In [34]:
# Import libraries

import requests
import json
import os 
from dotenv import load_dotenv
from transformers import AutoTokenizer, AutoModelForSequenceClassification, TrainingArguments, Trainer, pipeline
import torch

import nltk
from nltk.corpus import stopwords
from nltk.tokenize import word_tokenize

In [37]:
# Collect and parse data from the NYT API

load_dotenv()

api_key = os.getenv("NYT_API_KEY")
section = "world" 

base_url = "https://api.nytimes.com/svc/topstories/v2"
endpoint = f"/{section}.json"
api_url = base_url + endpoint

params = {"api-key": api_key}

try:
    response = requests.get(api_url, params=params)
    response.raise_for_status()

    data = response.json()

    if data and data.get('status') == 'OK' and data.get('results'):
        article_texts = []
        articles = data['results']
        for article in articles:
            title = article.get('title')
            abstract = article.get('abstract')
            if title and abstract:
                article_texts.append(f"{article['title']}: {article['abstract']}")
        
    else:
        print("Failed to retrieve top stories data.")
        if data.get('fault'):
            print(f"Error Message: {data['fault']['faultstring']}")

except requests.exceptions.RequestException as e:
    print(f"Error fetching the API: {e}")
except json.JSONDecodeError:
    print("Error decoding the JSON response.")
except Exception as e:
    print(f"An unexpected error occurred: {e}")

In [38]:
# Call model and predict sentiment

model_name = "tabularisai/multilingual-sentiment-analysis"
tokenizer = AutoTokenizer.from_pretrained(model_name)
model = AutoModelForSequenceClassification.from_pretrained(model_name)

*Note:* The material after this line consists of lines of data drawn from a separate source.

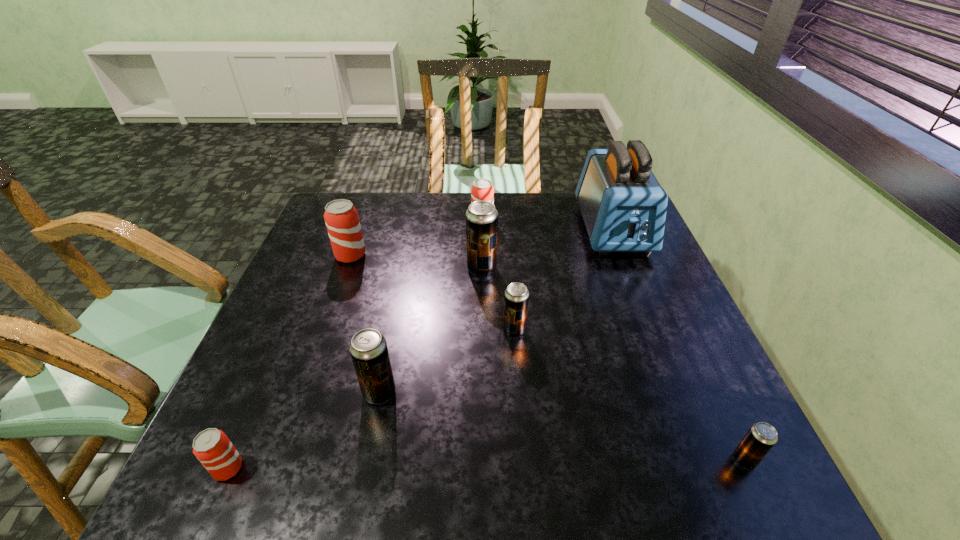 Find the location of a particular element. the fifth farthest object is located at coordinates (516, 297).

The image size is (960, 540). I want to click on the third biggest black beer can, so click(x=516, y=297).

Where is `the nearest black beer can`? Image resolution: width=960 pixels, height=540 pixels. the nearest black beer can is located at coordinates tap(761, 437).

Locate an element on the screen. the smallest black beer can is located at coordinates (761, 437).

Identify the location of the leftmost beer can. The height and width of the screenshot is (540, 960). (212, 447).

Locate an element on the screen. The image size is (960, 540). the leftmost object is located at coordinates point(212,447).

Where is `free location located on the front-facing side of the tallest object`? The width and height of the screenshot is (960, 540). free location located on the front-facing side of the tallest object is located at coordinates (631, 275).

Locate an element on the screen. The image size is (960, 540). vacant space located on the front of the second tallest object is located at coordinates (482, 334).

The image size is (960, 540). I want to click on blank area located on the front of the biggest orange beer can, so click(x=307, y=378).

The height and width of the screenshot is (540, 960). In order to click on vacant space situated on the back of the third farthest black beer can in this screenshot , I will do `click(392, 330)`.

def predict_sentiment(texts):
    inputs = tokenizer(texts, return_tensors="pt", truncation=True, padding=True, max_length=512)
    with torch.no_grad():
        outputs = model(**inputs)
    probabilities = torch.nn.functional.softmax(outputs.logits, dim=-1)
    sentiment_map = {0: "Very Negative", 1: "Negative", 2: "Neutral", 3: "Positive", 4: "Very Positive"}
    return [sentiment_map[p] for p in torch.argmax(probabilities, dim=-1).tolist()]

for text, sentiment in zip(article_texts, predict_sentiment(article_texts)):
    if sentiment in ("Positive","Very Positive"):
        print(f"Text: {text}\nSentiment: {sentiment}\n")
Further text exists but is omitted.